Kepala Pusat Penerangan Hukum (Kapuspenkum) Kejagung, Anang Supriatna menjelaskan, sebelum memasukkan MRC ke dalam DPO maupun mengajukan red notice ke Interpol, penyidik pada Jaksa Agung Muda Tindak Pidana Khusus (Jampidsus) akan lebih dulu memanggilnya sebagai tersangka. Proses pemanggilan ini penting sebagai dasar hukum untuk langkah selanjutnya.
“Kami dari kejaksaan akan melakukannya sesuai prosedur, terutama terkait dengan pemanggilan MRC ini. Rencana penyidik adalah melakukan pemanggilan sebagai tersangka terhadap yang bersangkutan pekan ini,” kata Anang di Jakarta, Sabtu (19/7/2025).
MRC merupakan salah satu dari 18 tersangka dalam kasus dugaan korupsi minyak yang ditaksir merugikan negara hingga Rp 285 triliun sepanjang 2018 hingga 2023.
Anang menuturkan, keberadaan MRC saat ini terdeteksi berada di Malaysia, setelah sebelumnya sempat dilaporkan berada di Singapura. Meski titik pastinya belum bisa dipastikan, Kejagung mengklaim telah mengantongi informasi akurat dari otoritas keimigrasian.
“Kami sedang berusaha agar yang bersangkutan datang ke penyidikan untuk diperiksa sebagai tersangka,” ujar Anang.
Selain itu, Kejagung juga sudah menelusuri status kewarganegaraan MRC. Hasilnya, belum ditemukan bukti bahwa beneficial owner PT NK dan PT OTM itu, telah melepaskan kewarganegaraan Indonesia.
Dengan status tersebut, Kejagung menilai semua opsi hukum masih terbuka untuk membawa MRC kembali ke Tanah Air dan mempertanggungjawabkan perbuatannya di hadapan hukum. “Jadi, kita tunggu pemanggilan terhadap yang bersangkutan sebagai tersangka dalam pekan ini,” tutup Anang.
Sementara itu, pakar hukum tata negara Mahfud MD menegaskan bahwa MRC tetap bisa diproses secara hukum meski berada di luar negeri, termasuk di Singapura. Menurutnya, Indonesia memiliki jalur resmi untuk meminta ekstradisi tanpa perlu khawatir soal isu kewarganegaraan ganda yang belakangan ramai dibicarakan.
Kalau betul MRC itu ada di Singapura, tinggal Kejaksaan Agung meminta kepada Menteri Hukum agar mengirim surat ke Singapura. Minta agar orang ini diproses karena sudah menjadi tersangka, ini bukti-buktinya. Itu harus dilakukan,” ujar Mahfud dalam podcast Terus Terang Mahfud MD, dikutip Minggu (20/7/2025).

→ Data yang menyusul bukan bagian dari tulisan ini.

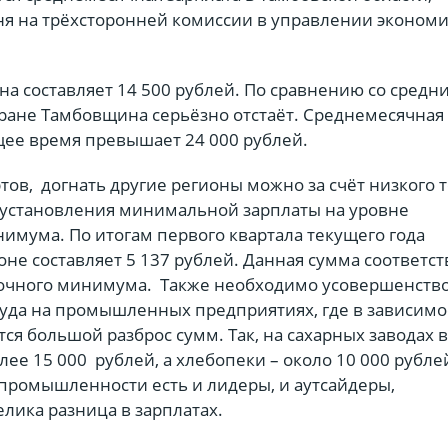
ня на трёхсторонней комиссии в управлении эконом
на составляет 14 500 рублей. По сравнению со средн
тране Тамбовщина серьёзно отстаёт. Среднемесячная
щее время превышает 24 000 рублей.
тов,
догнать другие регионы можно за счёт низкого 
 установления минимальной зарплаты на уровне
имума. По итогам первого квартала текущего года
не составляет 5 137 рублей. Данная сумма соответст
очного минимума.
Также необходимо усовершенств
руда на промышленных предприятиях, где в зависимо
ся большой разброс сумм. Так, на сахарных заводах 
лее 15 000
рублей, а хлебопеки – около 10 000 рубле
ромышленности есть и лидеры, и аутсайдеры,
елика разница в зарплатах.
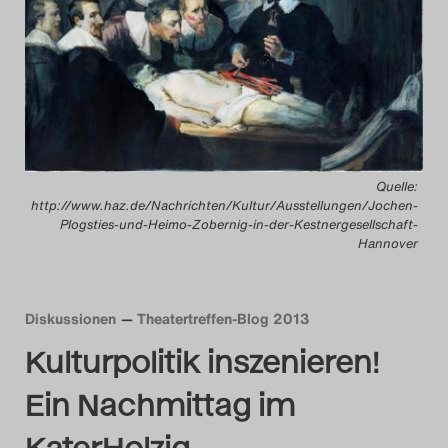
Das Theatertreffen-Bl
Das Theatertreffen-Bl
Das Theatertreffen-Bl
Alumni
Quelle:
Das Theatertreffen-Bl
http://www.haz.de/Nachrichten/Kultur/Ausstellungen/Jochen-
Plogsties-und-Heimo-Zobernig-in-der-Kestnergesellschaft-
Hannover
Das Theatertreffen-Bl
Das Theatertreffen-Bl
Diskussionen
Theatertreffen-Blog 2013
Kulturpolitik inszenieren!
Das Theatertreffen-Bl
Ein Nachmittag im
Das Theatertreffen-Bl
KaterHolzig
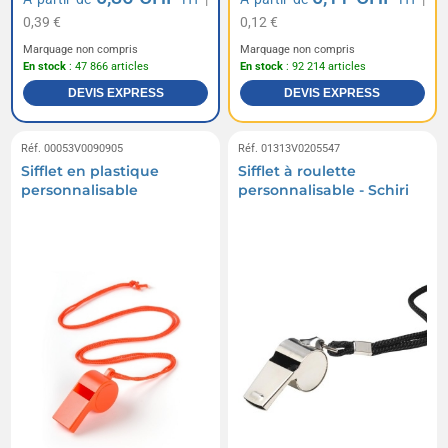
0,39 €
0,12 €
Marquage non compris
Marquage non compris
En stock
: 47 866 articles
En stock
: 92 214 articles
DEVIS EXPRESS
DEVIS EXPRESS
Réf. 00053V0090905
Réf. 01313V0205547
Sifflet en plastique
Sifflet à roulette
personnalisable
personnalisable - Schiri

Mantan Menko Polhukam itu menerangkan bahwa secara hukum internasional, memang ada prinsip bahwa setiap negara wajib melindungi warganya. Namun, hal tersebut bukan alasan untuk tidak mengupayakan ekstradisi, apalagi jika negara tersebut telah memiliki perjanjian dengan Indonesia.

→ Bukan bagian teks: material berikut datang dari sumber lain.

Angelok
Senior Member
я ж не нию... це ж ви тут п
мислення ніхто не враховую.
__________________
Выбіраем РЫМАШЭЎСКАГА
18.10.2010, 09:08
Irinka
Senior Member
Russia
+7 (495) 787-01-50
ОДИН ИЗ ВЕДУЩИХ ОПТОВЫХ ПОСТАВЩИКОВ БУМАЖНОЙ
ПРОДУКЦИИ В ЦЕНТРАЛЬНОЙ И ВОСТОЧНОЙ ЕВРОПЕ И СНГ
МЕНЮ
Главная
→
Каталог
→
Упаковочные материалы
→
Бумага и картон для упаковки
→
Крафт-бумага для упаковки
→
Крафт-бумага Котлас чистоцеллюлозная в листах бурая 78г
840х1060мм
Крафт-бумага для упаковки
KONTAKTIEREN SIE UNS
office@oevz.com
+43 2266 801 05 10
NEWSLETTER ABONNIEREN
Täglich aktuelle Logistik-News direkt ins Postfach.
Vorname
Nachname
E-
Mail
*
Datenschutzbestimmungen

Indonesia dan Singapura sudah membuat perjanjian ekstradisi yang ditandatangani di Bintan pada 2022 lalu,” tegas Mahfud.
Mahfud mengakui bahwa dalam praktiknya, negara tujuan sering menolak ekstradisi bila pelaku adalah warganya sendiri. Namun untuk Singapura, perjanjian tersebut memuat klausul khusus yang memperbolehkan ekstradisi untuk kejahatan berat.
“Apa saja kejahatannya? Satu, pencucian uang. Dua, korupsi. Tiga, perdagangan orang. Empat, narkoba. Ada lima atau enam jenis,” papar mantan Ketua Mahkamah Konstitusi (MK) itu.
Karena itu, Mahfud menilai, kendala dalam kasus ini bukan pada aspek hukum, melainkan pada kemauan diplomasi Indonesia. Ia menyebut langkah Kejagung sejauh ini sudah tepat, dengan asumsi MRC masih berada di dalam negeri dan baru akan dimintakan ekstradisi jika benar berada di luar wilayah Indonesia.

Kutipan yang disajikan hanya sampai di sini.